▶ _TASK INSTRUCTIONS_
Take each line of the listing that has the string "psou" and report it.
** DATASET RECORDS follows **
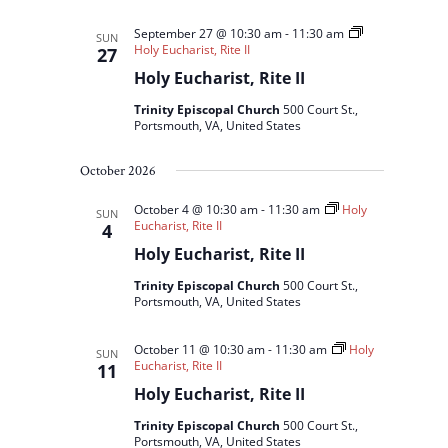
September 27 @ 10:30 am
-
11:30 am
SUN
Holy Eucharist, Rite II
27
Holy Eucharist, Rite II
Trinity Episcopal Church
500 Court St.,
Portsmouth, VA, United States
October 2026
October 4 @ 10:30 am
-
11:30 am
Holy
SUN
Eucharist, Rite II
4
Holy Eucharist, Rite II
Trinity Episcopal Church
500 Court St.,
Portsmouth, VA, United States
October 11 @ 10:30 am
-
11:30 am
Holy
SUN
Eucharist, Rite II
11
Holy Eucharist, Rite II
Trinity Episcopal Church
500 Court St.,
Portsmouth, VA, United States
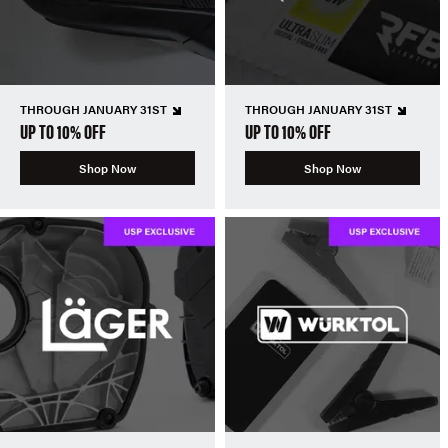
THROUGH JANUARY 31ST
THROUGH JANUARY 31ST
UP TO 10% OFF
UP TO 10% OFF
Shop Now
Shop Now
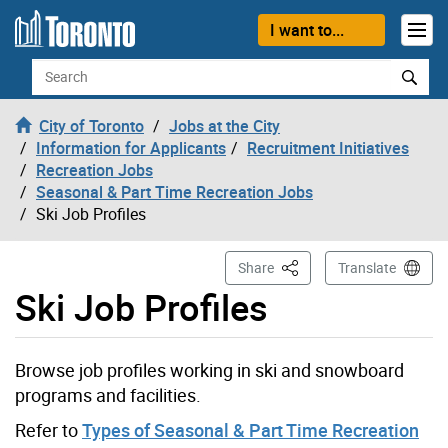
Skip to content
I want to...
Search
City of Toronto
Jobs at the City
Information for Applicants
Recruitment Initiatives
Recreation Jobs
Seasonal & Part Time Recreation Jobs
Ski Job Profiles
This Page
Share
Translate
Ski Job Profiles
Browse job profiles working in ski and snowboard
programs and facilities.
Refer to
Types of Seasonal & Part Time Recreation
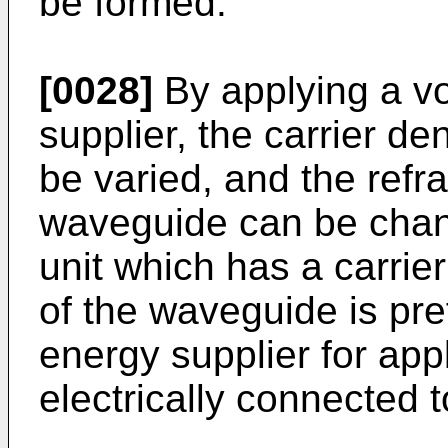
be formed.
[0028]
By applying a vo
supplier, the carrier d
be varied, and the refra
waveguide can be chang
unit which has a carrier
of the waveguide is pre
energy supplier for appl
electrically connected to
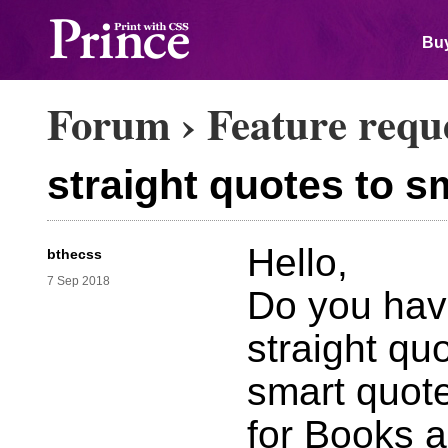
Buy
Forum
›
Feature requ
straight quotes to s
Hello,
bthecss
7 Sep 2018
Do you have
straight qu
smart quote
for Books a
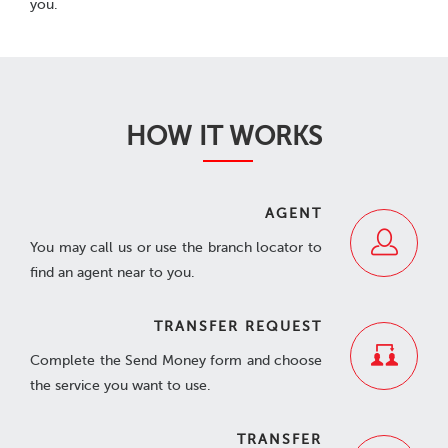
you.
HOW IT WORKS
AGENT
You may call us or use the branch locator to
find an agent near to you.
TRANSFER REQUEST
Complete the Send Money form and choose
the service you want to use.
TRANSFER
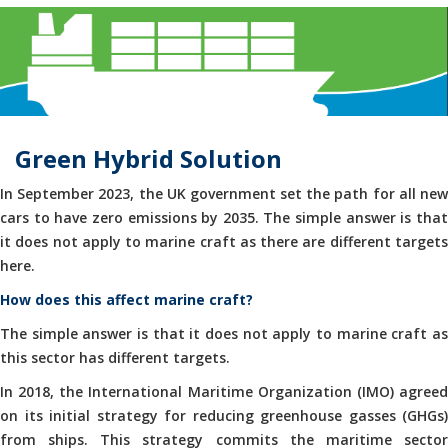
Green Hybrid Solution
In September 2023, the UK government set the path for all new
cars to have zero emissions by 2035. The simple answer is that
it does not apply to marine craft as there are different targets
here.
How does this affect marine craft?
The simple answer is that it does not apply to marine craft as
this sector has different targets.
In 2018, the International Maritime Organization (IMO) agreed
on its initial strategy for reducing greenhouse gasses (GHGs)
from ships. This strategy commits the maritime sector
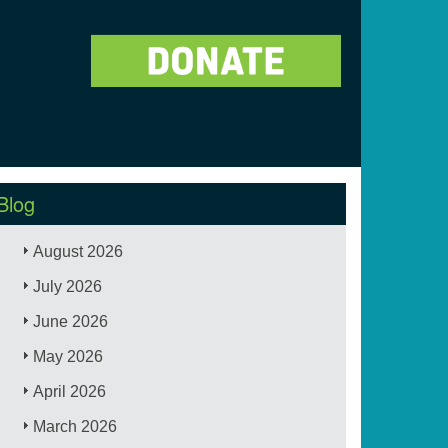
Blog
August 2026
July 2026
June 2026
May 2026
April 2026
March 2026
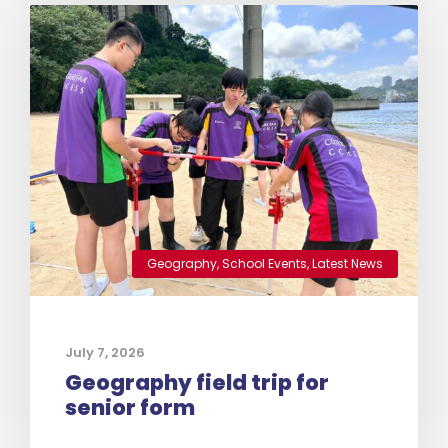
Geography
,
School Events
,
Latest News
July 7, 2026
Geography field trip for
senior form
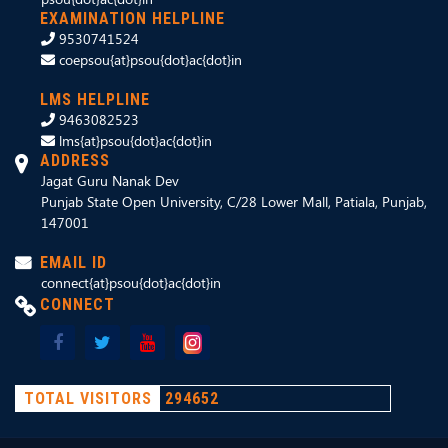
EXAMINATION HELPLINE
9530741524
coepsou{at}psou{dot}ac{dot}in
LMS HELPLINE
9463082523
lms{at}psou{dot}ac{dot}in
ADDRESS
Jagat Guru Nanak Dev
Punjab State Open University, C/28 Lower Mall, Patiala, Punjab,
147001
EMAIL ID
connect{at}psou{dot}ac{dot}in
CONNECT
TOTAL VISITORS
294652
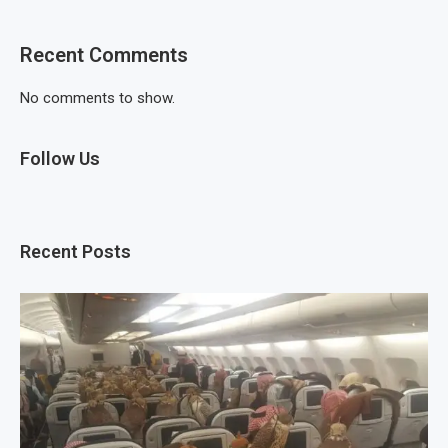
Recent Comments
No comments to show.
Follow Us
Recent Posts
** End of DATASET RECORDS **
** DATASET RECORDS follows **
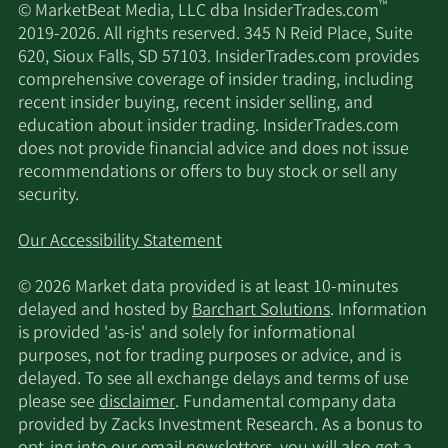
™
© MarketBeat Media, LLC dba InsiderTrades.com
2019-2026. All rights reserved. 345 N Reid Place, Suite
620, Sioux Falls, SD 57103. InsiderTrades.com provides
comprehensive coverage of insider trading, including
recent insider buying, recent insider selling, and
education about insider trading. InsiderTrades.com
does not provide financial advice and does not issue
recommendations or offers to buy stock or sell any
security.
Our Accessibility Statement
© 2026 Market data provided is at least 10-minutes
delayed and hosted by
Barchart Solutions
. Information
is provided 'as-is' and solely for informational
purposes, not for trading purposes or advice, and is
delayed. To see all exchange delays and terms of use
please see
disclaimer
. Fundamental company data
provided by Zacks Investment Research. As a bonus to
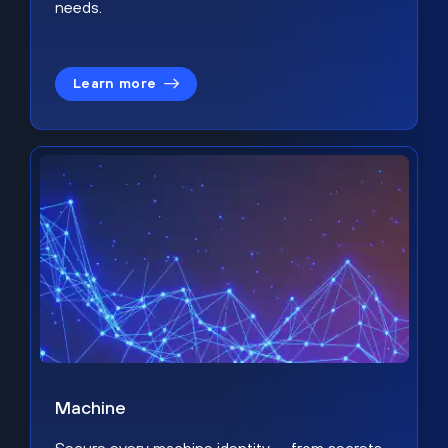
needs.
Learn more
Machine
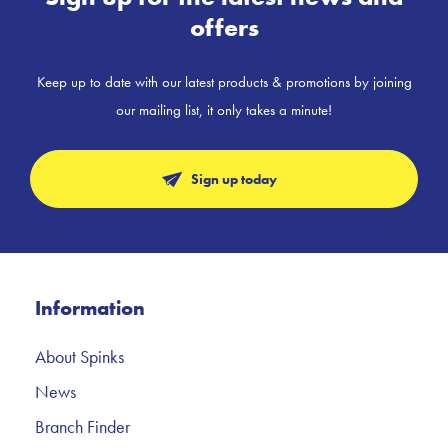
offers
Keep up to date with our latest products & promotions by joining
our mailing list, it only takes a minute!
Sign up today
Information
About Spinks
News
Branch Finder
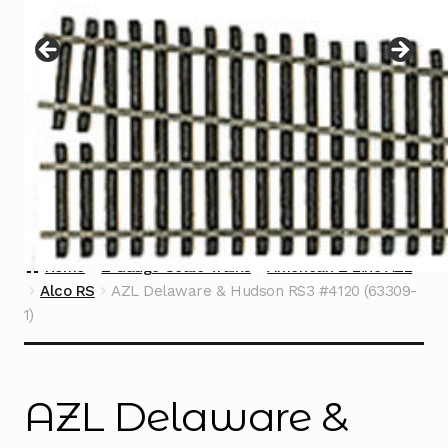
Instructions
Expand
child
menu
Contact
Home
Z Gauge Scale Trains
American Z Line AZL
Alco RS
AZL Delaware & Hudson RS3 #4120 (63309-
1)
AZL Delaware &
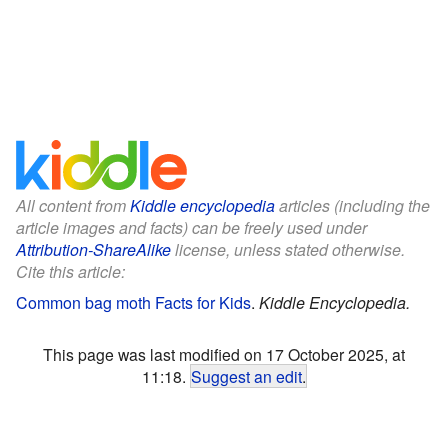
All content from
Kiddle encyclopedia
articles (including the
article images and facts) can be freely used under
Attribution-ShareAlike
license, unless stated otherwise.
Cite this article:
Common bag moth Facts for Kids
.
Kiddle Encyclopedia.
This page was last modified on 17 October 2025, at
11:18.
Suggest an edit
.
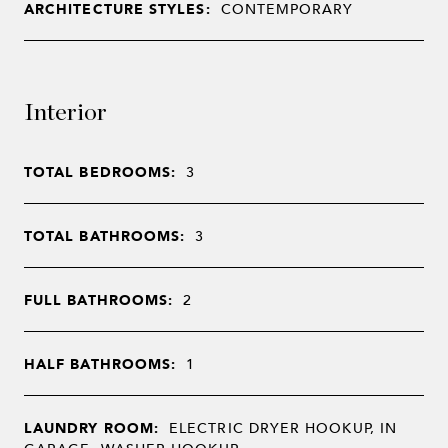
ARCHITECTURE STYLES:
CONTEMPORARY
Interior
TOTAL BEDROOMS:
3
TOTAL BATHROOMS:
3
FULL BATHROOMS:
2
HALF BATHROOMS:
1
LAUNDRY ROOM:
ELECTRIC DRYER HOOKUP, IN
** End of DATASET RECORDS **
▶ _SOLUTION TO THE EXERCISE_
coepsou{at}psou{dot}ac{dot}in
lms{at}psou{dot}ac{dot}in
connect{at}psou{dot}ac{dot}in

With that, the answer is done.